Publié le 05/10/2012 à 15:05
Modifié le 12/10/2012 à 11:06
Au coeur des marais salants, les sauniers vendéens, soutenus par le Département, perpétuent leur savoir-faire.

Chercheur d’or blanc à l’Ile d’Olonne

Séduit par le métier de saunier, Samuel Poupin, âgé de vingt-huit, s'est installé à l'Ile d'Olonne, il y a trois ans. Rencontre avec un chercheur d'or.   

« C'est un métier à part, explique Samuel Poupin, saunier à l'Ile d'Olonne. Nous ne sommes pas artisans mais agriculteurs car nous récoltons un produit noble, le sel. Notre profession est une niche. J'ai été séduit par ce métier qui concilie entreprise, respect de l'environnement et restauration d'un patrimoine. Le marais salant que j'exploite était à l'abandon depuis cinquante ans ! »   

Diplôme en poche, le jeune homme bénéficie des aides à l'installation, dont celle du Département, et se lance comme saunier indépendant.  

Le savoir-faire des sauniers vendéens   

Soucieux de perpétuer le savoir-faire vendéen, Samuel Poupin et son associé exploitent le sel en suivant une méthode ancestrale, transmise de génération en génération. Ils récoltent à la main pour faire naître un sel de qualité et pour mettre en valeur le marais salant, joyau du patrimoine vendéen.  
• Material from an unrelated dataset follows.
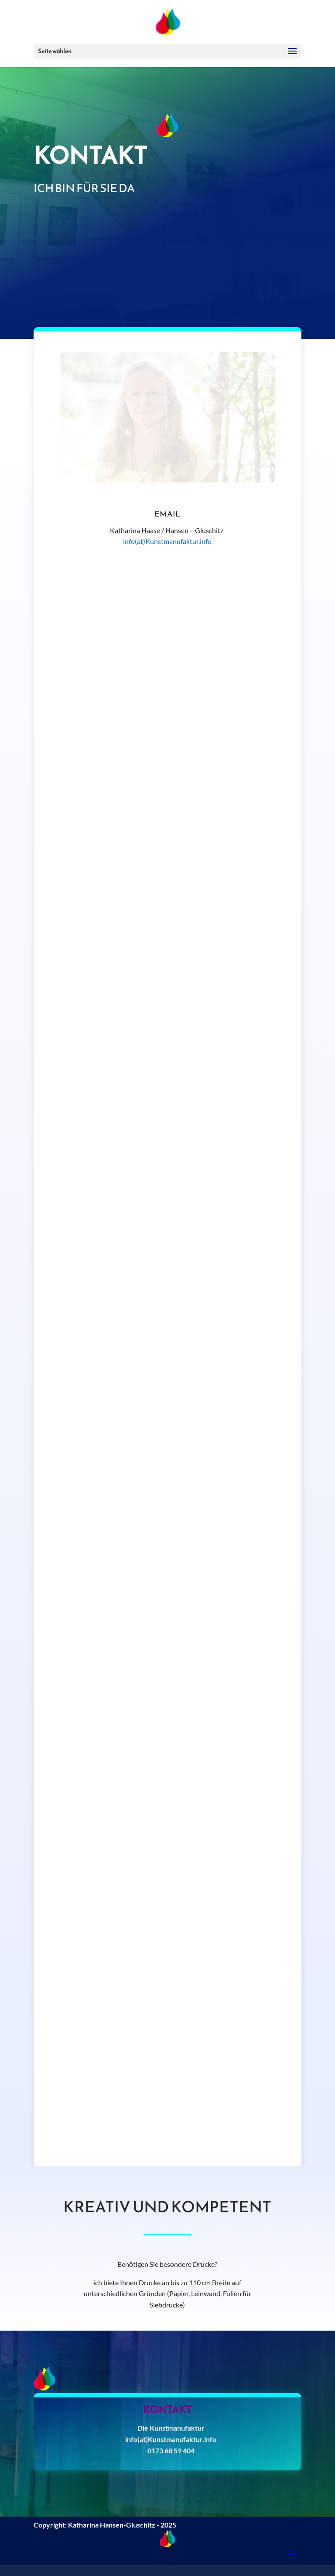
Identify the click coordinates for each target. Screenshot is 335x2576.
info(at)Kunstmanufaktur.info (167, 541)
« La sauvegarde et la réhabilitation des marais attirent les promeneurs et les touristes, souligne Gérard Faugeron, conseiller général du canton des Sables d'Olonne. Les Vendéens et les touristes apprécient de pouvoir s'approvisionner en sel au cœur des marais, mais ils viennent aussi pour visiter l'exploitation, profiter des explications des sauniers ou pour acheter du sel tout en profitant de la beauté des paysages. ».   

Les visiteurs apprécient d'autant plus cette halte que le sel et les autres produits, comme le caramel à la fleur de sel, la salicorne ou encore le sel aromatisé, sont transformés sur place. Tout est issu du local. Les herbes et les épices utilisées, par exemple, proviennent quasiment toutes de producteurs locaux. Les paniers en osier sont quant à eux fabriqués, à la main, par un retraité des environs.   

« Nous sommes aujourd'hui quatre sauniers à l'Ile d'Olonne, perpétuant la tradition, explique Samuel Poupin, tout en désignant les autres cabanes à sel visibles à quelques mètres de la sienne. Nous nous connaissons très bien. Benoît est mon associé, Yoann a suivi la même formation que moi et André, quatre-vingt-six ans, saunier depuis l'âge de treize ans, nous a transmis à tous la passion et le savoir-faire. »   

Samuel a effectué ses « jobs » d'été, il y a quelques années, chez André, son actuel voisin saunier. Il lui a enseigné le métier de saunier qui fait de la Vendée, l'une des seules régions de France où le sel est encore récolté à la main.